# [Task prompt]
What lines in the records below hold the string "répression"? Please show them.

# [Given data]
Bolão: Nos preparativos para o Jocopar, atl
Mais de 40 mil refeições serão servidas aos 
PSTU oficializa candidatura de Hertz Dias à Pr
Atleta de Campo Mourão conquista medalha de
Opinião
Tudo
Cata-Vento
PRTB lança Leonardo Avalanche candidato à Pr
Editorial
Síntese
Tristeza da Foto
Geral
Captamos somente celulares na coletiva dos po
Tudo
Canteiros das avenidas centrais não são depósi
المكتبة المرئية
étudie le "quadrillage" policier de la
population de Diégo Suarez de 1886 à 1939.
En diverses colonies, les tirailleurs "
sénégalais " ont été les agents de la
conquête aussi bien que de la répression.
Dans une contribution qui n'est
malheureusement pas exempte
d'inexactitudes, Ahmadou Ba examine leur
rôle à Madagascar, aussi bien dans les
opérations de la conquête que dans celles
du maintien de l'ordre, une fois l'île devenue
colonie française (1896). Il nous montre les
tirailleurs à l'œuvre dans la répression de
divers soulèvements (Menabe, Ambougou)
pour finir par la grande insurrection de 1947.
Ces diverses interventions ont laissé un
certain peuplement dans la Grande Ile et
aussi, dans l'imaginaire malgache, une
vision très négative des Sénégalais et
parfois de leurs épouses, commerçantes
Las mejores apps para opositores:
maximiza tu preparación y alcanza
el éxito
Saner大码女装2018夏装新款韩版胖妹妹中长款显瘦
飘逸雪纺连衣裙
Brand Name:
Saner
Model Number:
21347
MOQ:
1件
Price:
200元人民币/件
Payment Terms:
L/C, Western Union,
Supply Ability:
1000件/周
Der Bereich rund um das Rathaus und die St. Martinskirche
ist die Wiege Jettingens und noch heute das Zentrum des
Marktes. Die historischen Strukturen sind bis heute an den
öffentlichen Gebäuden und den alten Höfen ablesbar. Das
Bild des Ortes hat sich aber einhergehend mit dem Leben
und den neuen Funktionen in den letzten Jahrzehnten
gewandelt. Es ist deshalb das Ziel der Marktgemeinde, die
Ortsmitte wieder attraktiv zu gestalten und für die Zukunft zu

# [Task response]
conquête aussi bien que de la répression.
tirailleurs à l'œuvre dans la répression de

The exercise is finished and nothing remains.